VertiCue-Bench: Diagnosing Whether MLLMs Use Height Cues to Resolve 2D Ambiguity in Remote Sensing Natural Scenes

2026-05-25Computer Vision and Pattern Recognition

Computer Vision and Pattern RecognitionMultimedia
AI summary

The authors explain that current large language models that use multiple types of data struggle to understand 3D shapes from remote sensing images because benchmarks mostly focus on 2D images. They created a new test called VertiCue-Bench that checks if models can use height information from Canopy Height Models (CHMs) to tell apart similar-looking areas based on their 3D structure. Their tests showed that while models can detect height data, they have trouble using it to correctly understand what things are in the scene. This reveals a gap between noticing height and using that info for real understanding in natural environments.

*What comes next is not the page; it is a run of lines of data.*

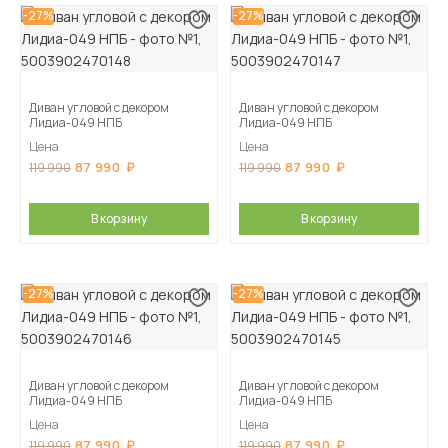
-27%
-27%
Диван угловой с декором
Диван угловой с декором
Лидиа-049 НПБ
Лидиа-049 НПБ
Цена
Цена
87 990
87 990
119 990
119 990
В корзину
В корзину
-27%
-27%
Диван угловой с декором
Диван угловой с декором
Лидиа-049 НПБ
Лидиа-049 НПБ
Цена
Цена
87 990
87 990
119 990
119 990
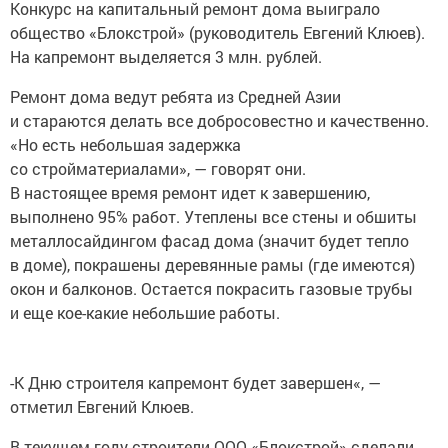
Конкурс на капитальный ремонт дома выиграло
общество «Блокстрой» (руководитель Евгений Клюев).
На капремонт выделяется 3 млн. рублей.
Ремонт дома ведут ребята из Средней Азии
и стараются делать все добросовестно и качественно.
«Но есть небольшая задержка
со стройматериалами», — говорят они.
В настоящее время ремонт идет к завершению,
выполнено 95% работ. Утеплены все стены и обшиты
металлосайдингом фасад дома (значит будет тепло
в доме), покрашены деревянные рамы (где имеются)
окон и балконов. Остается покрасить газовые трубы
и еще кое-какие небольшие работы.
-К Дню строителя капремонт будет завершен«, —
отметил Евгений Клюев.
В текущем году строители ООО «Блокстрой» сделали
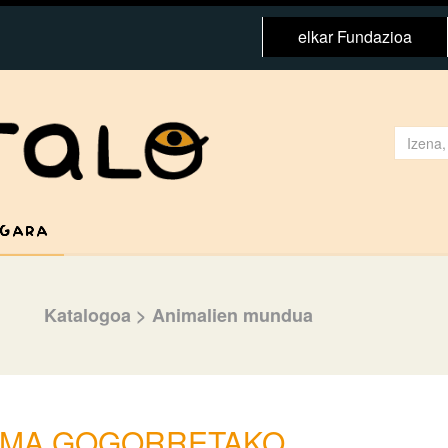
elkar Fundazioa
 GARA
Katalogoa
>
Animalien mundua
IMA GOGORRETAKO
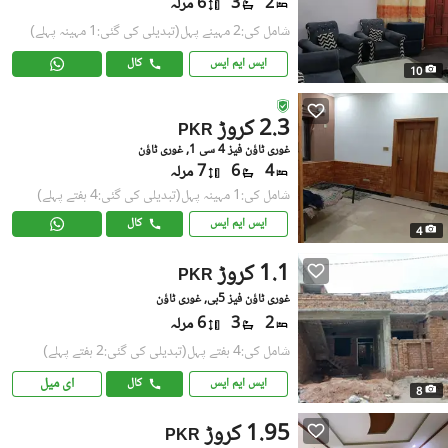
2
3
6 مرلہ
شامل کی:2 مہینے پہل
(تبدیلی کی گئی:1 مہینہ پہلے)
ایس ایم ایس
کال
10
2.3 کروڑ
PKR
غوری ٹاؤن فیز 4 سی 1, غوری ٹاؤن
4
6
7 مرلہ
شامل کی:1 مہینہ پہل
(تبدیلی کی گئی:4 ہفتے پہلے)
ایس ایم ایس
کال
4
1.1 کروڑ
PKR
غوری ٹاؤن فیز 5بی, غوری ٹاؤن
2
3
6 مرلہ
شامل کی:4 ہفتے پہل
(تبدیلی کی گئی:2 ہفتے پہلے)
ای میل
ایس ایم ایس
کال
8
1.95 کروڑ
PKR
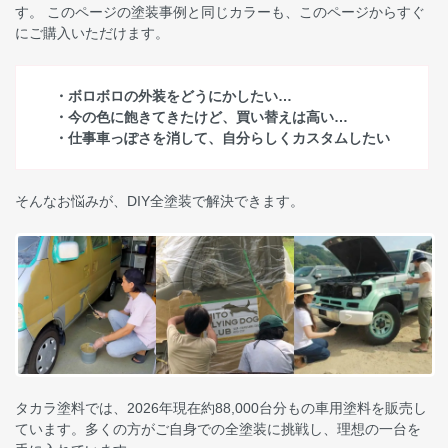
す。 このページの塗装事例と同じカラーも、このページからすぐ
にご購入いただけます。
・ボロボロの外装をどうにかしたい…
・今の色に飽きてきたけど、買い替えは高い…
・仕事車っぽさを消して、自分らしくカスタムしたい
そんなお悩みが、DIY全塗装で解決できます。
タカラ塗料では、2026年現在約88,000台分もの車用塗料を販売し
ています。多くの方がご自身での全塗装に挑戦し、理想の一台を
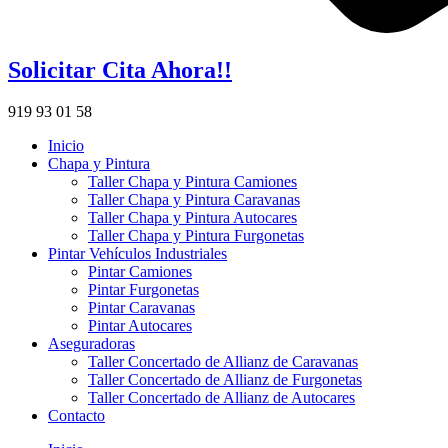
Solicitar Cita Ahora!!
919 93 01 58
Inicio
Chapa y Pintura
Taller Chapa y Pintura Camiones
Taller Chapa y Pintura Caravanas
Taller Chapa y Pintura Autocares
Taller Chapa y Pintura Furgonetas
Pintar Vehículos Industriales
Pintar Camiones
Pintar Furgonetas
Pintar Caravanas
Pintar Autocares
Aseguradoras
Taller Concertado de Allianz de Caravanas
Taller Concertado de Allianz de Furgonetas
Taller Concertado de Allianz de Autocares
Contacto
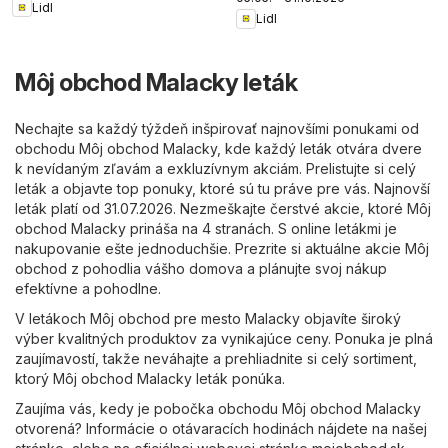
Lidl
Lidl
Môj obchod Malacky leták
Nechajte sa každý týždeň inšpirovať najnovšími ponukami od
obchodu Môj obchod Malacky, kde každý leták otvára dvere
k nevídaným zľavám a exkluzívnym akciám. Prelistujte si celý
leták a objavte top ponuky, ktoré sú tu práve pre vás. Najnovší
leták platí od 31.07.2026. Nezmeškajte čerstvé akcie, ktoré Môj
obchod Malacky prináša na 4 stranách. S online letákmi je
nakupovanie ešte jednoduchšie. Prezrite si aktuálne akcie Môj
obchod z pohodlia vášho domova a plánujte svoj nákup
efektívne a pohodlne.
V letákoch Môj obchod pre mesto Malacky objavíte široký
výber kvalitných produktov za vynikajúce ceny. Ponuka je plná
zaujímavostí, takže neváhajte a prehliadnite si celý sortiment,
ktorý Môj obchod Malacky leták ponúka.
Zaujíma vás, kedy je pobočka obchodu Môj obchod Malacky
otvorená? Informácie o otávaracích hodinách nájdete na našej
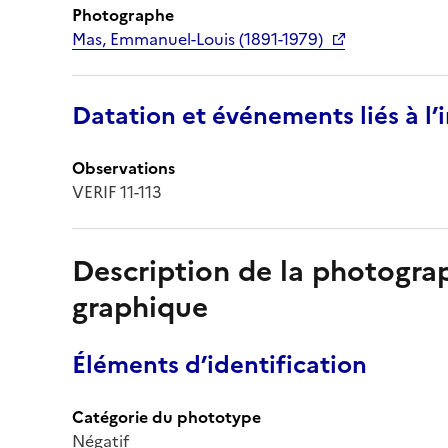
Photographe
Mas, Emmanuel-Louis (1891-1979)
Datation et événements liés à l
Observations
VERIF 11-113
Description de la photogr
graphique
Éléments d’identification
Catégorie du phototype
Négatif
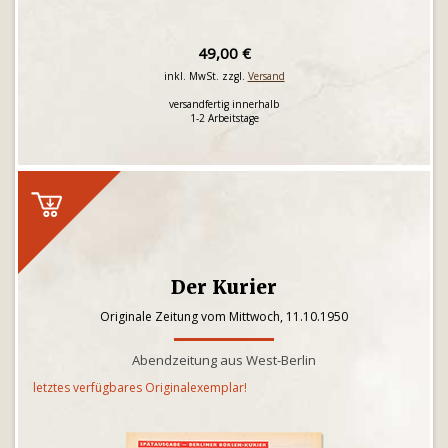
49,00 €
inkl. MwSt. zzgl.
Versand
versandfertig innerhalb
1-2 Arbeitstage
Der Kurier
Originale Zeitung vom Mittwoch, 11.10.1950
Abendzeitung aus West-Berlin
letztes verfügbares Originalexemplar!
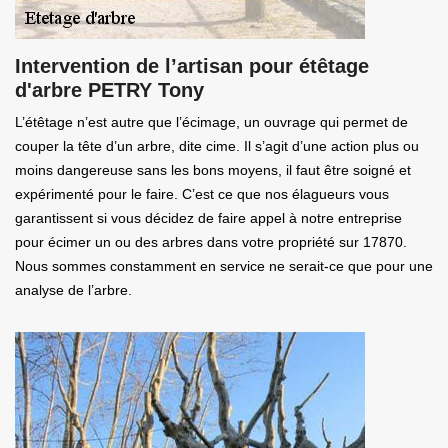
Intervention de l’artisan pour étêtage
d'arbre PETRY Tony
L’étêtage n’est autre que l’écimage, un ouvrage qui permet de
couper la tête d’un arbre, dite cime. Il s’agit d’une action plus ou
moins dangereuse sans les bons moyens, il faut être soigné et
expérimenté pour le faire. C’est ce que nos élagueurs vous
garantissent si vous décidez de faire appel à notre entreprise
pour écimer un ou des arbres dans votre propriété sur 17870.
Nous sommes constamment en service ne serait-ce que pour une
analyse de l’arbre.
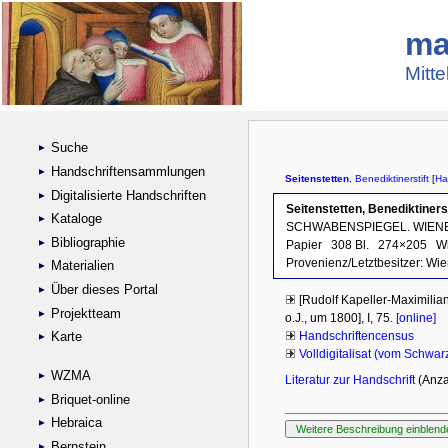
ma
Mitte
Suche
Handschriftensammlungen
Digitalisierte Handschriften
Kataloge
Bibliographie
Materialien
Über dieses Portal
Projektteam
Karte
WZMA
Briquet-online
Hebraica
Bernstein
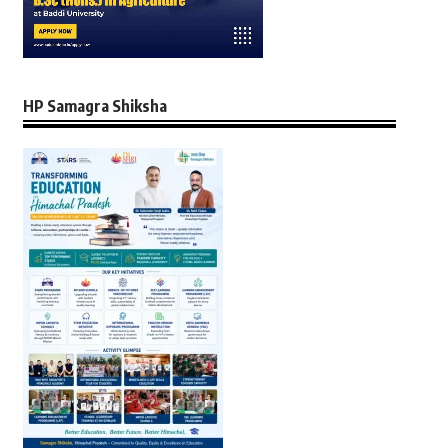
HP Samagra Shiksha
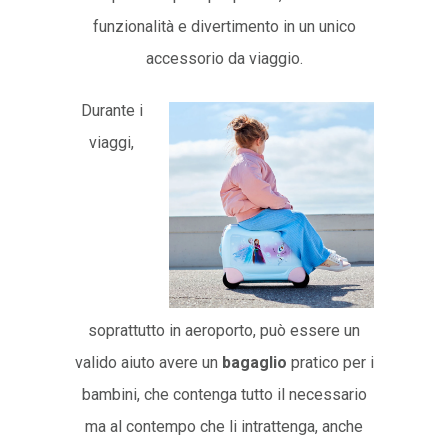
funzionalità e divertimento in un unico
accessorio da viaggio.
Durante i
viaggi,
soprattutto in aeroporto, può essere un
valido aiuto avere un
bagaglio
pratico per i
bambini, che contenga tutto il necessario
ma al contempo che li intrattenga, anche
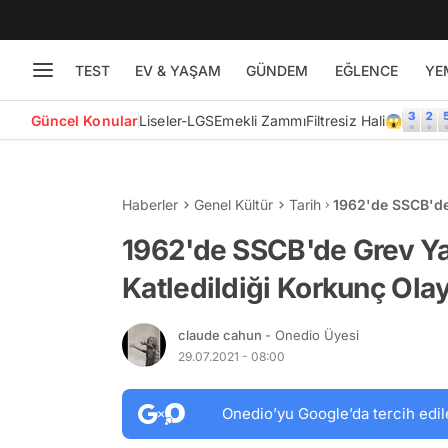
TEST
EV & YAŞAM
GÜNDEM
EĞLENCE
YE
Güncel Konular
Liseler-LGS
Emekli Zammı
Filtresiz Hali😱
Haberler
Genel Kültür
Tarih
1962'de SSCB'de 
Olay: Novoçerka
1962'de SSCB'de Grev Yap
Katledildiği Korkunç Ola
claude cahun
- Onedio Üyesi
29.07.2021 - 08:00
Onedio’yu Google’da tercih edil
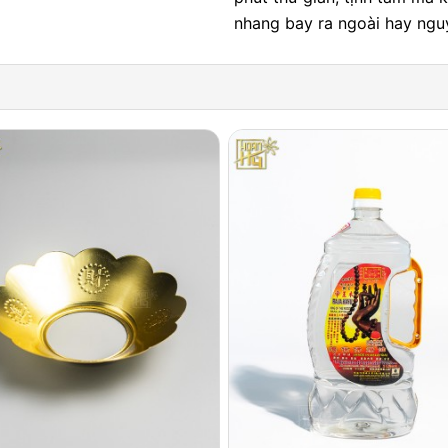
nhang bay ra ngoài hay ngu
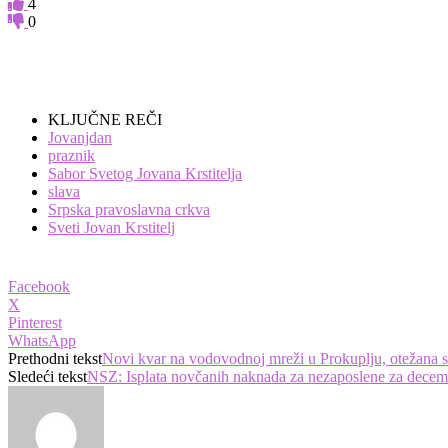
4
0
KLJUČNE REČI
Jovanjdan
praznik
Sabor Svetog Jovana Krstitelja
slava
Srpska pravoslavna crkva
Sveti Jovan Krstitelj
Facebook
X
Pinterest
WhatsApp
Prethodni tekst
Novi kvar na vodovodnoj mreži u Prokuplju, otežana s
Sledeći tekst
NSZ: Isplata novčanih naknada za nezaposlene za decem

Multimodal Large Language ModelsRemote SensingCanopy Height ModelGeospatial ReasoningSpectral Confusion3D StructureSemantic ReasoningBenchmarkNatural Scene Understanding
Authors
Jing Huang, Duanchu Wang, Junjie Yang, Zihang Cheng, Cheng Li, Lin Cui, Zhouyi Wu, Di Wang
Abstract
Multimodal Large Language Models (MLLMs) have recently shown promising progress in geospatial reasoning. However, existing remote sensing benchmarks remain largely 2D-centric, evaluating models primarily on optical appearance. In natural environments, this paradigm breaks down due to severe spectral confusion, where ecologically distinct regions share similar textures but differ fundamentally in vertical structure. In such cases, explicit 3D structural data, such as Canopy Height Models (CHMs), become essential geometric evidence for semantic disambiguation. Yet, it remains unclear whether current MLLMs can genuinely leverage vertical cues to resolve appearance-level ambiguity. To address this gap, we introduce VertiCue-Bench, the first diagnostic benchmark for CHM-grounded geospatial reasoning. VertiCue-Bench comprises 1,534 carefully curated instances across 17 tasks, explicitly disentangling low-level height perception from ambiguity-aware semantic reasoning. Evaluations on 14 state-of-the-art general and remote-sensing-specialized MLLMs, combined with counterfactual modality testing, reveal a striking perception-reasoning dissociation. While models exhibit emerging competence in reading raw CHM height cues, they largely fail to translate geometric perception into reliable semantic reasoning, often underperforming RGB-only baselines when joint constraints are required. Overall, VertiCue-Bench exposes a critical geometry-to-semantics gap in natural scene understanding, offering actionable insights for advancing geospatial MLLMs.